Write out the entries again. Match each one exactly.

**Dataset content**
========

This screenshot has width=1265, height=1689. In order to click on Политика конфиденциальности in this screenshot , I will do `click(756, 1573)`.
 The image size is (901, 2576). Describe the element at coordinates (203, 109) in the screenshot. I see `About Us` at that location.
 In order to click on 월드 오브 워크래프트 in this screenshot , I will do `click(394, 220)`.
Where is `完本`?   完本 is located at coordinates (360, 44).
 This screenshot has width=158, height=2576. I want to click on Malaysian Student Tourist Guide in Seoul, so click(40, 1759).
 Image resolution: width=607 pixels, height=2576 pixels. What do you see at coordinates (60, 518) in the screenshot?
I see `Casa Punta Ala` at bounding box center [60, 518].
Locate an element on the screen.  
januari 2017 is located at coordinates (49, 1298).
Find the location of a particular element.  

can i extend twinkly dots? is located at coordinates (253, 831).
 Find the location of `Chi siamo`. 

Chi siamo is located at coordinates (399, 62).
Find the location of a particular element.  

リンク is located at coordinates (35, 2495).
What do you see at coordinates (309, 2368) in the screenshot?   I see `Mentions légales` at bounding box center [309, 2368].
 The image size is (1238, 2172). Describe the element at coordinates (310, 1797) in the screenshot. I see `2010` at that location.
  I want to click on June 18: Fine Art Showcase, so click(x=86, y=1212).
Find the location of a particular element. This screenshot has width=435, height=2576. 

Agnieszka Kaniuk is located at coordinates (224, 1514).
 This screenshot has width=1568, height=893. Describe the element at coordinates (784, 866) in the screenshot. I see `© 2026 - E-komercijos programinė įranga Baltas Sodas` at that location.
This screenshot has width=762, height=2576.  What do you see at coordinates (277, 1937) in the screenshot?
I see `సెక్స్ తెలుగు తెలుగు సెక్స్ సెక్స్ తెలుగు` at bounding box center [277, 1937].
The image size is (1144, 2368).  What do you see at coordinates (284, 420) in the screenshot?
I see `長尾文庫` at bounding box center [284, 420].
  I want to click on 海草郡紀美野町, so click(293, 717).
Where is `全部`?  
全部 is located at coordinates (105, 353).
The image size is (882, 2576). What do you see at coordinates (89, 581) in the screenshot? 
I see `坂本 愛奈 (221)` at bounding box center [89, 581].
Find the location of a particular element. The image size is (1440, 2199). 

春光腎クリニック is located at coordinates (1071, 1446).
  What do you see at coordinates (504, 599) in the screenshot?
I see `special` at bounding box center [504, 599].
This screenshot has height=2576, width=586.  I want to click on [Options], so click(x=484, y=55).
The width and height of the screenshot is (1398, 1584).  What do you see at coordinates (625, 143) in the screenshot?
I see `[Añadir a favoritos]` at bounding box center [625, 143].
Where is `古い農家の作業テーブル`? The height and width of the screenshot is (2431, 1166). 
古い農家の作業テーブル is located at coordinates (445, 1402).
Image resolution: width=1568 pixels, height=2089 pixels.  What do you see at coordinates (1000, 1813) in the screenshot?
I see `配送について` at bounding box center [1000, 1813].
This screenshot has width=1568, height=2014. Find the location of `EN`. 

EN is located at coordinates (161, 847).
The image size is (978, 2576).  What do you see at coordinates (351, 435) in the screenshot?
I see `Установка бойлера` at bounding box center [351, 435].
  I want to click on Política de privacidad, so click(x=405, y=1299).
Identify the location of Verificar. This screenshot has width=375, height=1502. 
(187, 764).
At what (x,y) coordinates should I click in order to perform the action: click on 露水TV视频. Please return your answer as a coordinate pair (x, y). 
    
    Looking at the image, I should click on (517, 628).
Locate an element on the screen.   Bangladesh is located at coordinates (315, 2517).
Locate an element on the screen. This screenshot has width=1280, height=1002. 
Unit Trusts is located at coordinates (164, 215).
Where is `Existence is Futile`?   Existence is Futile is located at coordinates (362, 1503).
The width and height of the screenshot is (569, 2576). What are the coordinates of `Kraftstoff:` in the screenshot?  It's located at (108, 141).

========

**Your solution**
This screenshot has width=1265, height=1689. In order to click on Политика конфиденциальности in this screenshot , I will do `click(756, 1573)`.
 The image size is (901, 2576). Describe the element at coordinates (203, 109) in the screenshot. I see `About Us` at that location.
 In order to click on 월드 오브 워크래프트 in this screenshot , I will do `click(394, 220)`.
Where is `完本`?   完本 is located at coordinates (360, 44).
 This screenshot has width=158, height=2576. I want to click on Malaysian Student Tourist Guide in Seoul, so click(40, 1759).
 Image resolution: width=607 pixels, height=2576 pixels. What do you see at coordinates (60, 518) in the screenshot?
I see `Casa Punta Ala` at bounding box center [60, 518].
Locate an element on the screen.  
januari 2017 is located at coordinates (49, 1298).
Find the location of a particular element.  

can i extend twinkly dots? is located at coordinates (253, 831).
 Find the location of `Chi siamo`. 

Chi siamo is located at coordinates (399, 62).
Find the location of a particular element.  

リンク is located at coordinates (35, 2495).
What do you see at coordinates (309, 2368) in the screenshot?   I see `Mentions légales` at bounding box center [309, 2368].
 The image size is (1238, 2172). Describe the element at coordinates (310, 1797) in the screenshot. I see `2010` at that location.
  I want to click on June 18: Fine Art Showcase, so click(x=86, y=1212).
Find the location of a particular element. This screenshot has width=435, height=2576. 

Agnieszka Kaniuk is located at coordinates (224, 1514).
 This screenshot has width=1568, height=893. Describe the element at coordinates (784, 866) in the screenshot. I see `© 2026 - E-komercijos programinė įranga Baltas Sodas` at that location.
This screenshot has width=762, height=2576.  What do you see at coordinates (277, 1937) in the screenshot?
I see `సెక్స్ తెలుగు తెలుగు సెక్స్ సెక్స్ తెలుగు` at bounding box center [277, 1937].
The image size is (1144, 2368).  What do you see at coordinates (284, 420) in the screenshot?
I see `長尾文庫` at bounding box center [284, 420].
  I want to click on 海草郡紀美野町, so click(293, 717).
Where is `全部`?  
全部 is located at coordinates (105, 353).
The image size is (882, 2576). What do you see at coordinates (89, 581) in the screenshot? 
I see `坂本 愛奈 (221)` at bounding box center [89, 581].
Find the location of a particular element. The image size is (1440, 2199). 

春光腎クリニック is located at coordinates (1071, 1446).
  What do you see at coordinates (504, 599) in the screenshot?
I see `special` at bounding box center [504, 599].
This screenshot has height=2576, width=586.  I want to click on [Options], so click(x=484, y=55).
The width and height of the screenshot is (1398, 1584).  What do you see at coordinates (625, 143) in the screenshot?
I see `[Añadir a favoritos]` at bounding box center [625, 143].
Where is `古い農家の作業テーブル`? The height and width of the screenshot is (2431, 1166). 
古い農家の作業テーブル is located at coordinates (445, 1402).
Image resolution: width=1568 pixels, height=2089 pixels.  What do you see at coordinates (1000, 1813) in the screenshot?
I see `配送について` at bounding box center [1000, 1813].
This screenshot has width=1568, height=2014. Find the location of `EN`. 

EN is located at coordinates (161, 847).
The image size is (978, 2576).  What do you see at coordinates (351, 435) in the screenshot?
I see `Установка бойлера` at bounding box center [351, 435].
  I want to click on Política de privacidad, so click(x=405, y=1299).
Identify the location of Verificar. This screenshot has width=375, height=1502. 
(187, 764).
At what (x,y) coordinates should I click in order to perform the action: click on 露水TV视频. Please return your answer as a coordinate pair (x, y). 
    
    Looking at the image, I should click on (517, 628).
Locate an element on the screen.   Bangladesh is located at coordinates (315, 2517).
Locate an element on the screen. This screenshot has width=1280, height=1002. 
Unit Trusts is located at coordinates (164, 215).
Where is `Existence is Futile`?   Existence is Futile is located at coordinates (362, 1503).
The width and height of the screenshot is (569, 2576). What are the coordinates of `Kraftstoff:` in the screenshot?  It's located at (108, 141).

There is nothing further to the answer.